1972 hat auch der erste Bundespräsident der Bundesrepublik Deutschland, Theodor Heuss, Laboe besucht. Dieses Amt hatte er von 1949 bis 1959 inne. Den genauen Grund für seinen Besuch weiß man nicht, man kann aber vermuten, dass er auch den Seenotkreuzer der DGzRS „Theodor Heuss“ einen Besuch abgestattet hat. Dieser Seenotkreuzer war von 1963 bis 1985 in Laboe stationiert. Nachtrag 17.04.2023: Der Besuch von Theodor Heuss war nicht 1972 sondern bereits am 20.6.1954 in Laboe. Theodor Heuss ist am 12. Dezember 1963 im Alter von 79 Jahren verstorben. Die Jahreszahl 1972 ist auf den verschiednen Fotos von ihm im Rathaus-Archives angegeben, das werden wir entsprechend berichtigen.


1972 wurde dann nach einem gescheiterten Versuch im zweiten Anlauf auch das U-Boot U 995 an den Strand von Laboe gestellt nachdem die Baggerrinne noch einmal verbreitet worden war.


Aber nicht nur das. 1972 war auch der Neubau der Anker-Gottes-Kirche fertig gestellt worden. Am Palmsonntag übergab Bischof Dr. F. Hübner vor rund 400 Besuchern den Kirchenschlüssel an Pastor Hoppe. Auch der neue Kindergarten am Katzbek wurde 1972 eingeweiht, heute ist dort das Lachmöwen-Theater zu Hause. Und auch der Kurpark wurde nach einem Umbau 1972 wieder feierlich eröffnet.

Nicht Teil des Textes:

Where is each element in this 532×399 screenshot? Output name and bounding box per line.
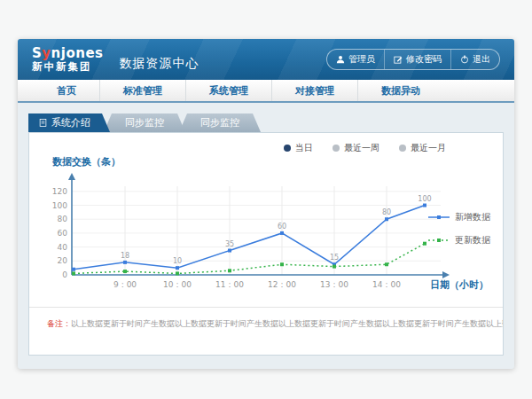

Der TVL veranstaltete ein großes Sportfest 1972 auf dem Stoschplatz, gerade gestern habe ich noch mit Jenner Arp vor dem Rathaus gesprochen, heute kann ich dann gleich noch ein Bild von ihm zeigen wie er 1972 ausgesehen hat.


Das alles ist in nur 2 Jahren in Laboe geschehen und deshalb noch einmal meine Frage die mir schon eingangs durch den Kopf gegangen ist. Und was ist heute? Was ist in den letzten Jahren in Laboe passiert außer teure Gutachten zu erstellen die dann in irgendwelchen Schubladen verschwinden ohne das sich etwas ändert? Ich denke mal, jeder Einwohner und Besucher kennt die Antwort, man braucht sich beim Spaziergang durch Laboe nur einmal umzuschauen wie heruntergewirtschaftet Laboe in den letzten Jahren wurde. Hoffen wir, dass die Kommunalwahl im Mai endlich einmal etwas daran ändert und nicht nur frischer Wind, sondern endlich mal ein Orkan durch die Gemeindevertretung fegt.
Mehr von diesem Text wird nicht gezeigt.